Looks like the special Maui County Liquor Commission subcommittee tasked with crafting a selection process to find a new Liquor Control (LC) Director has been busy. And in contrast to the Liquor Commission’s secret October machinations that led to the double-crowning of Commissioner Dana “son of former LC Director Joe” Souza (up-ended only by Souza’s surprising and never-explained decision to decline the position, made just days before he was to assume office), the selection committee’s work is being documented in public records.
The committee is made up of Liquor Commissioners William Kennison (the ILWU’s Maui Division Director, who acts as committee chairperson), Roy Umeno (an insurance agent) and Frank Sylva (a retired postal worker, not to be confused with former LC Director Frank Silva). They first met Nov. 17 at the Corporation Counsel’s office, according to a Nov. 20 report to the greater Liquor Commission.

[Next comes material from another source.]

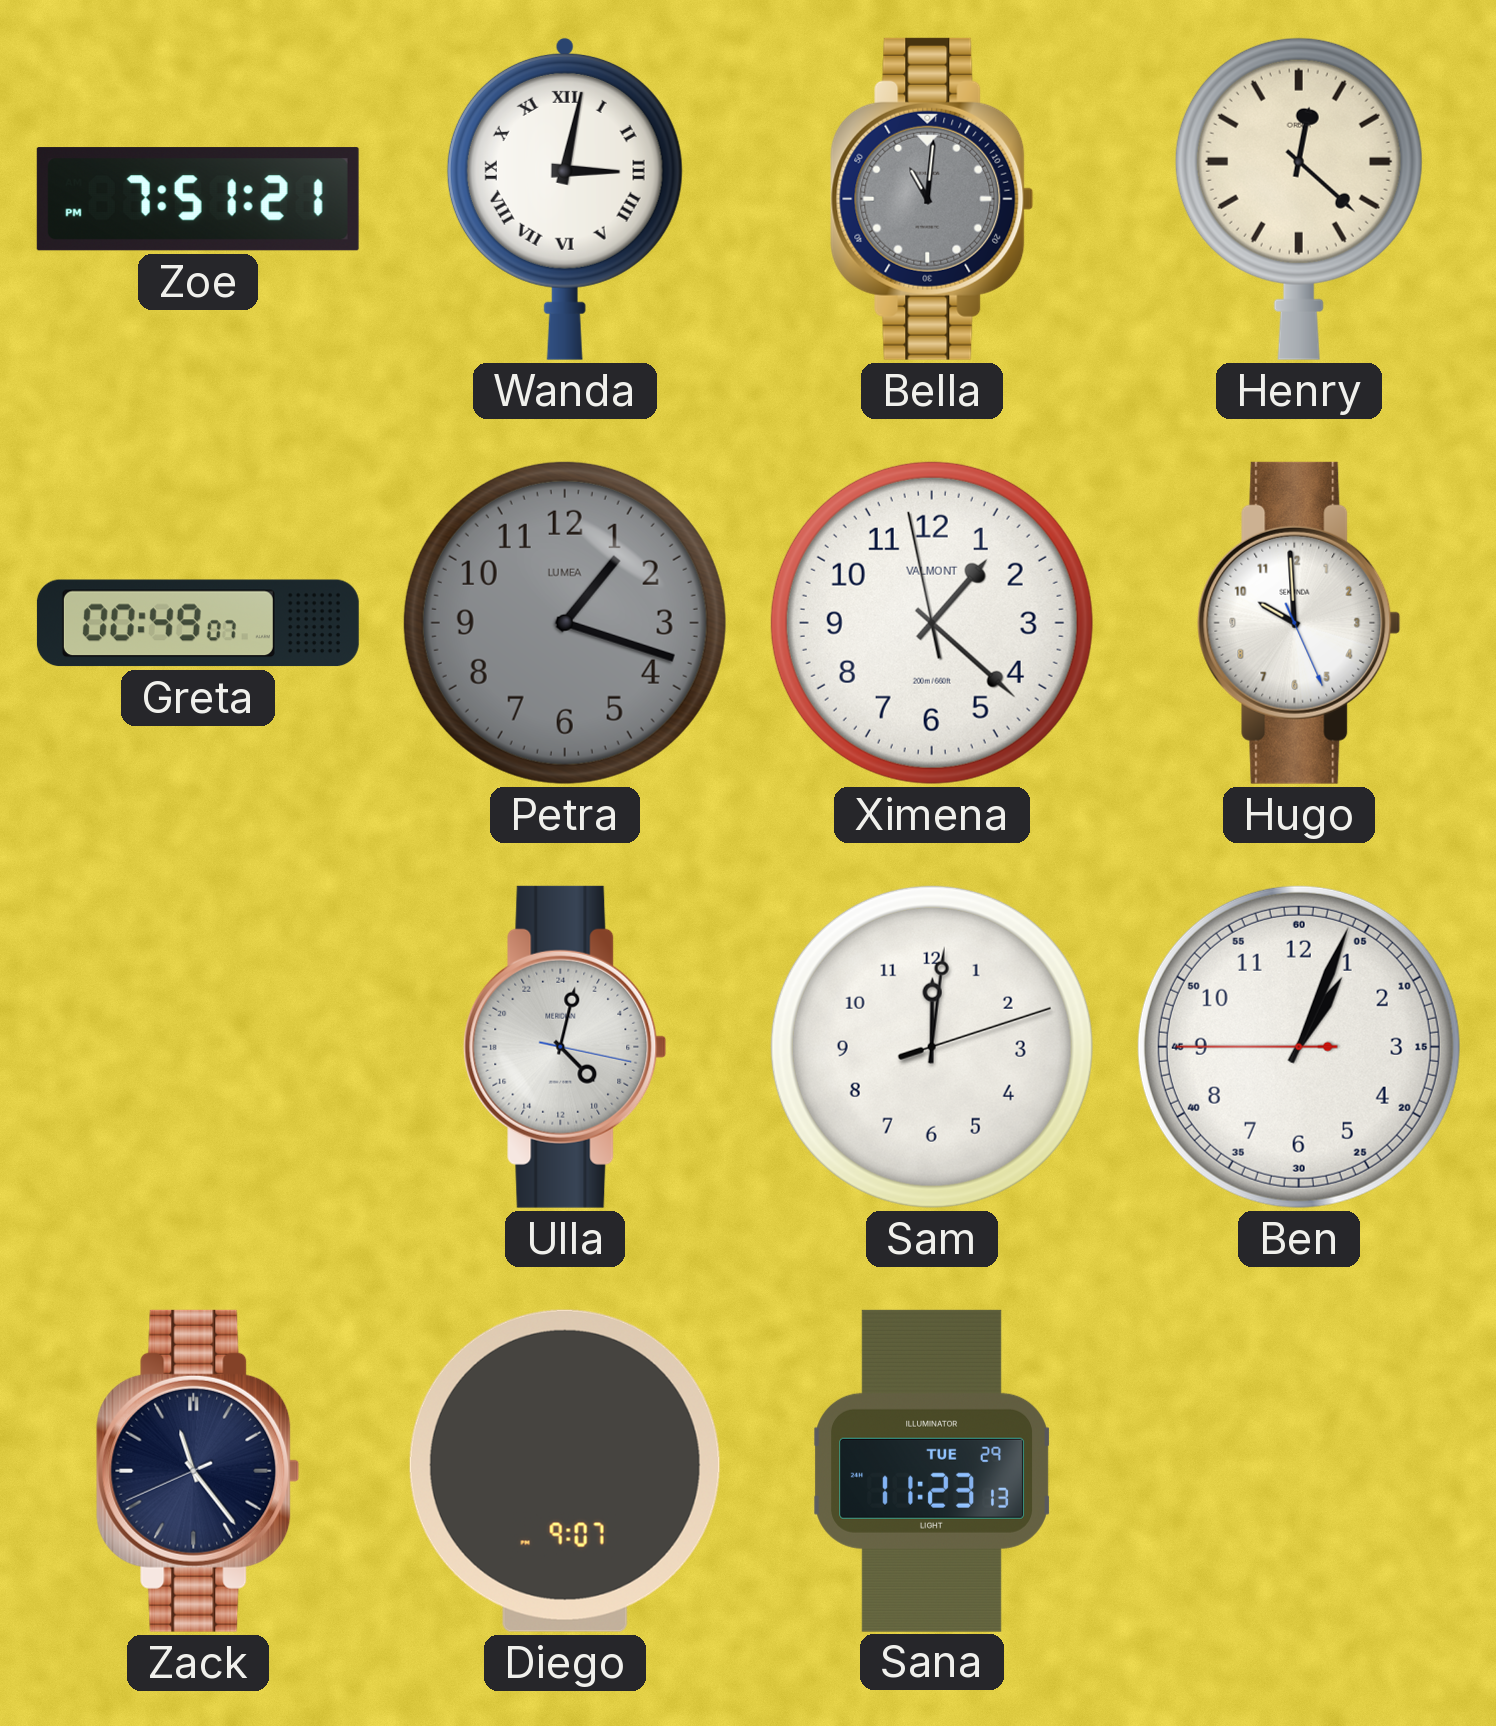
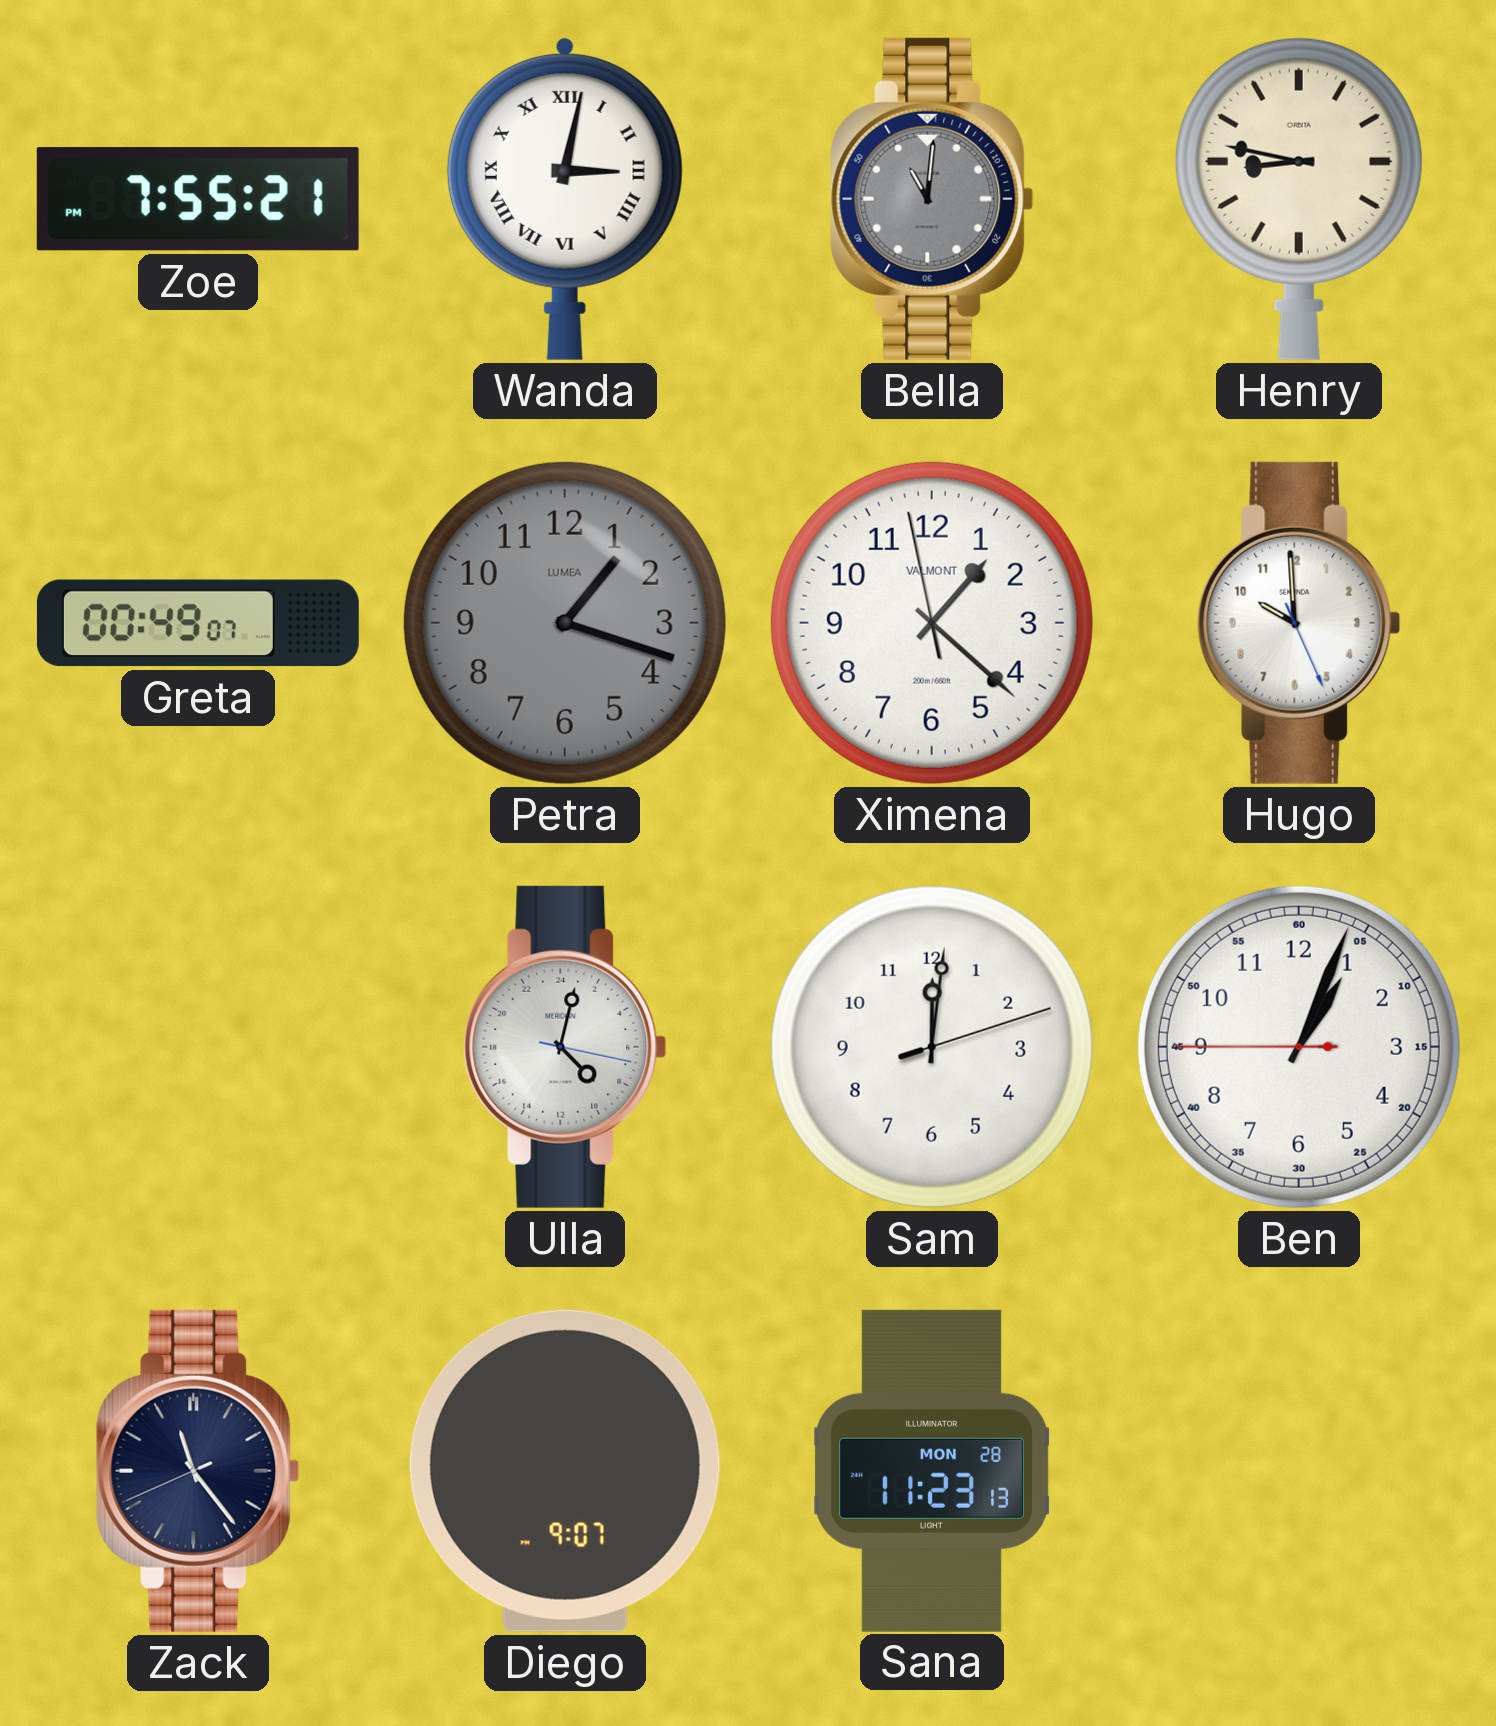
Zoe: 7:51 -> 7:55
Henry: 12:22 -> 8:47
Sana date: TUE 29 -> MON 28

At the meeting, they apparently learned how the search for a director should go. In fact, according to the report, “At the request of First Deputy [Corporation Counsel Ed] Kushi, Deputy [Corporation Counsel Jeffrey] Ueoka briefed and summarized his experience in assisting the Maui Police Commission in its recent (2014) selection process of the new Police Chief.”

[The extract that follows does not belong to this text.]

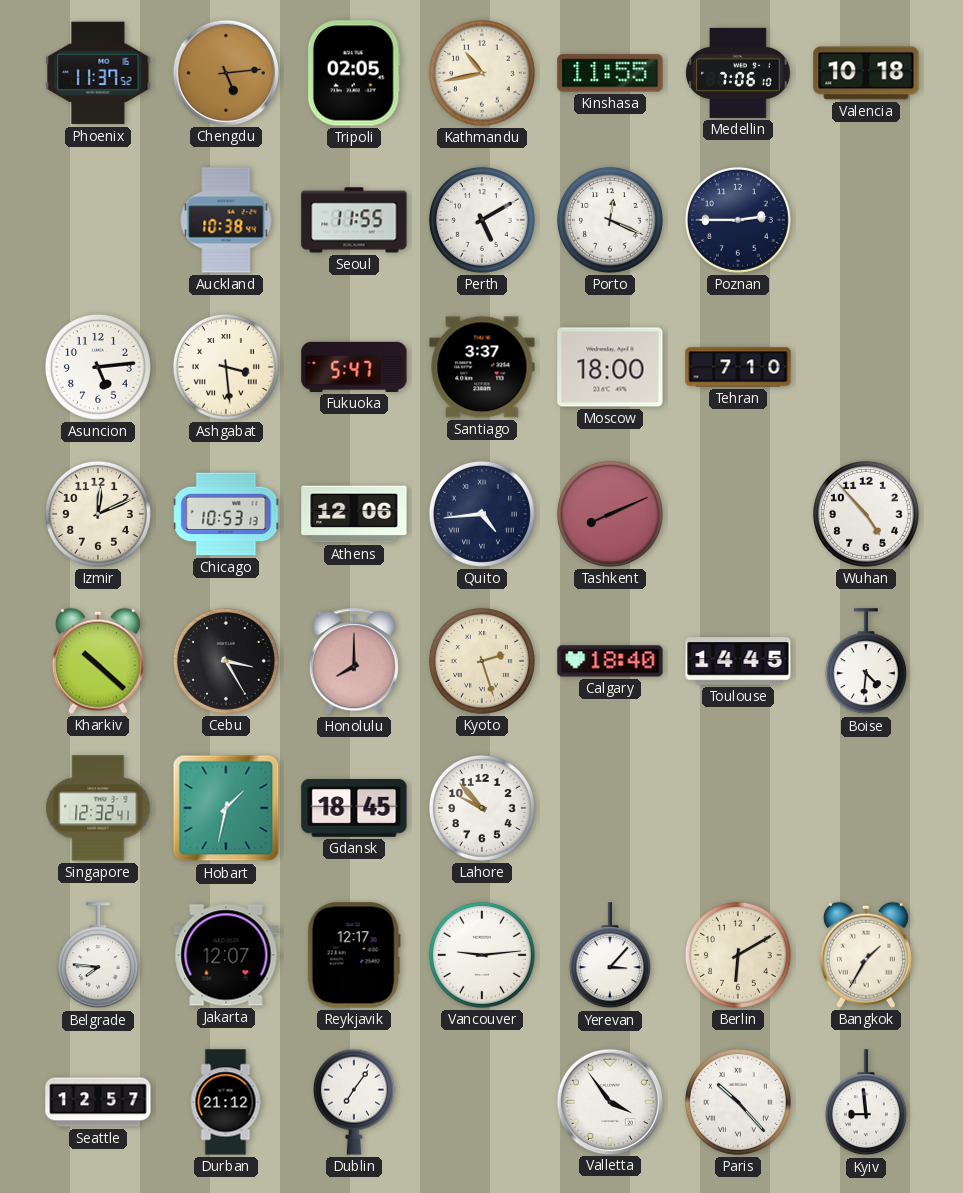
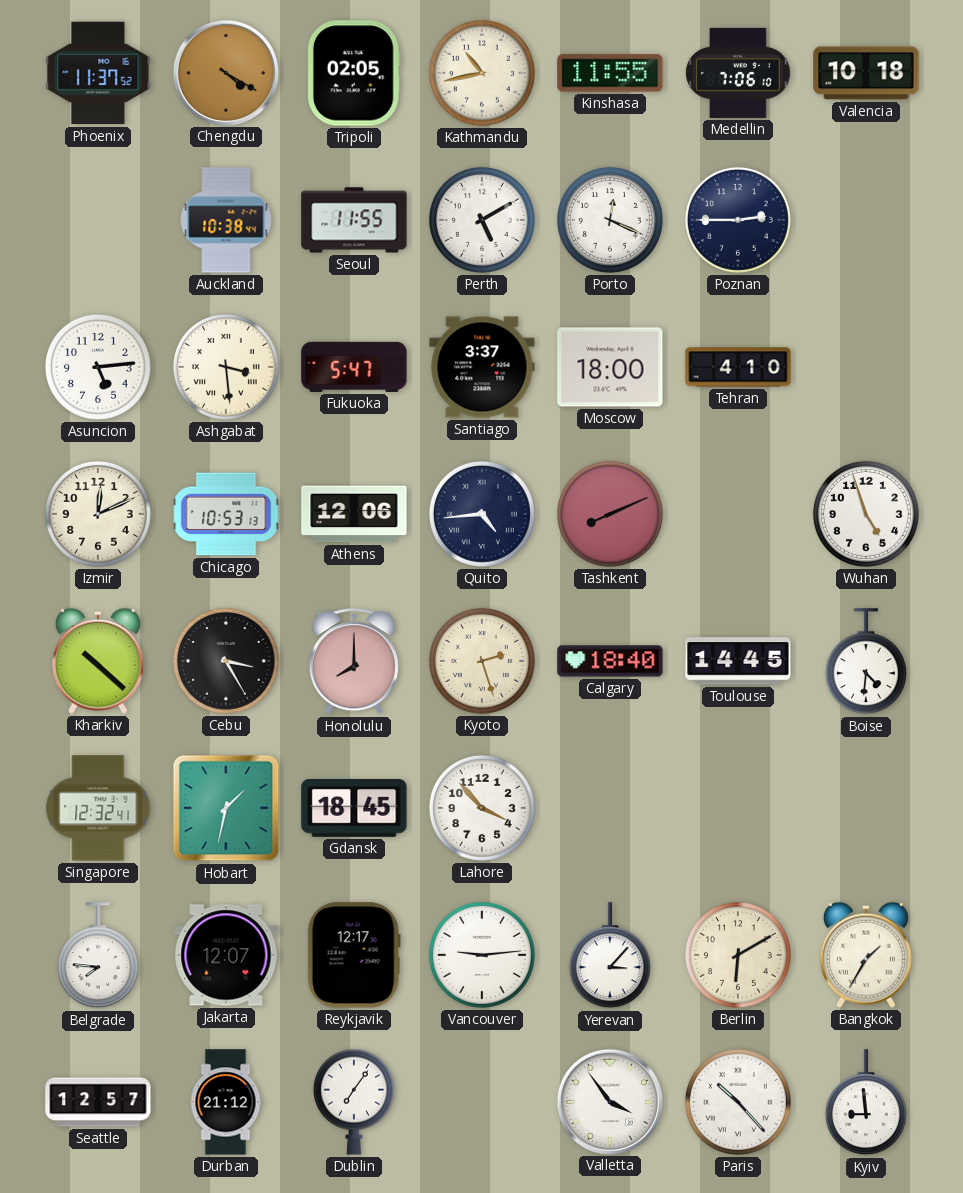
Chengdu: 5:14 -> 4:20
Tehran: 7:10 -> 4:10
Wuhan: 4:53 -> 4:57
Lahore: 9:53 -> 3:53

Imagine that–rather than just once again pick one of their own in a secret executive session, they’re actually falling back on precedent (something we actually suggested they do back in this Oct. 16 story). Anyway, the committee also reviewed a draft job recruitment notice and application form, both provided to it by Corporation Counsel Ed Kushi. And they “discussed possible future assignments, tasks or duties that may be delegated to this Committee [like] preparing suggested interview questions [and] reviewing all applications, and submitting a ‘final’ list of candidates to the Commission.”
Publishing the job recruitment notice in Hawaii papers suggests that (gasp!) people from outside the LC itself might actually apply for the job. Why they would wish to do so is beyond me, but hey–stranger things have happened.
As for a timeline, the committee suggested running the recruitment notice in The Maui News and Honolulu Star-Advertiser (both considered to be papers of record) “on or before December 18, 2015” and setting an application deadline of Jan. 22, 2016. If that’s the timetable the Liquor Commission agrees upon, then LC Deputy Director Traci Fujita Villarosa will almost certainly be a candidate (when I asked her about her plans after Souza bailed on the job, she declined to comment). One of the few requirements for the Director job is five years experience in law enforcement, and Fujita Villarosa (a former Corporation Counsel attorney) won’t achieve that until Dec. 31 of this year.
In any case, the full Liquor Commission will discuss and act on the report at its Dec. 9 meeting.